Part 1. Prepare Environment with dependencies installed

  1. Create a new Python environment to avoid corrupt any other Python environment or simply reuse a personal sandbox you have.

  2. Activate the Python environment.

  3. Install all the dependencies given in the requirements.txt file.

  4. Navigate to the folder scripts from the root folder in this repository

cd ./scripts

Part 2. Download the dataset (set of CSV files)

  1. Download the dummy datasets for testing purposes, all of them are stored in Zenodo under the link:
  • Link: https://zenodo.org/records/14327409

    You can navigate to the webpage or simply use the utility dataset_downloader.py by running the following:

    python dataset_downloader.py -x -d \
    https://zenodo.org/api/records/14327409/files-archive \
    ../data_examples \
    dummy_datasets_biocypher.zip

    The datasets will be downloaded, extracted and at the end the .Zip file automatically will be deleted.

Part 3. Profiling

For our experiment, we are testing two variables: Memory footprint and time for each function that compose a pipeline. The pipeline simply consist of:

  • reading a CSV file
  • create a data structure to store the data
  • create a NetworkX graph based on this data.

We are going to measure the behavior for different data structures. By the time of the creation of this document we have the following data structures:

  • Lists of tuples for nodes and edges.
  • Pandas Dataframes for nodes and edges.
  • Dictionary for nodes and adjacency map (dictionary-based) for edges.
  • Numpy arrays for nodes and edges.

Scripts

NOTE: It is important to execute all the scripts from the folder scripts, by the time of creation of this file the code is not organized as a package.

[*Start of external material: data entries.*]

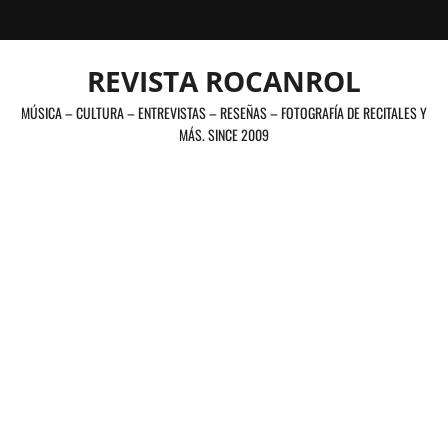
Saltar
al
contenido
REVISTA ROCANROL
MÚSICA – CULTURA – ENTREVISTAS – RESEÑAS – FOTOGRAFÍA DE RECITALES Y
MÁS. SINCE 2009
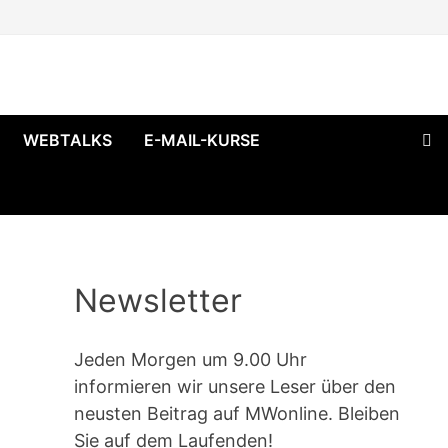
WEBTALKS
E-MAIL-KURSE
Newsletter
Jeden Morgen um 9.00 Uhr
informieren wir unsere Leser über den
neusten Beitrag auf MWonline. Bleiben
Sie auf dem Laufenden!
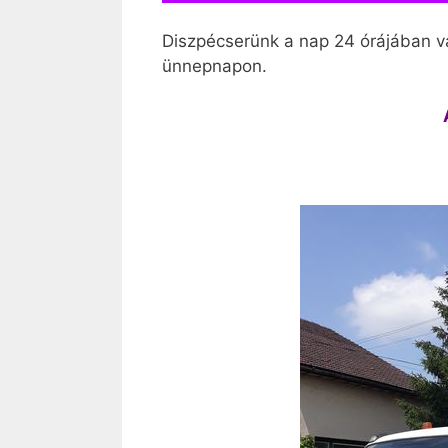
Diszpécserünk a nap 24 órájában vá
ünnepnapon.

To profile each pipeline depending on each data structure, open the corresponding script:

  • Lists: SC1_profiling_lists.py
  • Pandas Dataframes: SC2_profiling_pandas_dataframes.py
  • Dictionaries: SC3_profiling_adjacency_map.py
  • Numpy arrays: SC4_profiling_numpy_arrays.py

Instructions:

  1. Open the corresponding script.
  2. Navigate to the entry point of the script:
if __name__ == "__main__":
  1. Choose the profiler of interest:

    • option 1. Measure time with cProfile and memory footprint with Pympler at the same time. This is the most time consuming option.
    • option 2. Measure memory footprint with Memray only.
    • option 3. Measure time with cProfile only
  2. Change the filename of each file for nodes and edges, for simplicity you just need to replace the number in both filenames. For instance: 300, 600, 1200, etc. Check your dataset.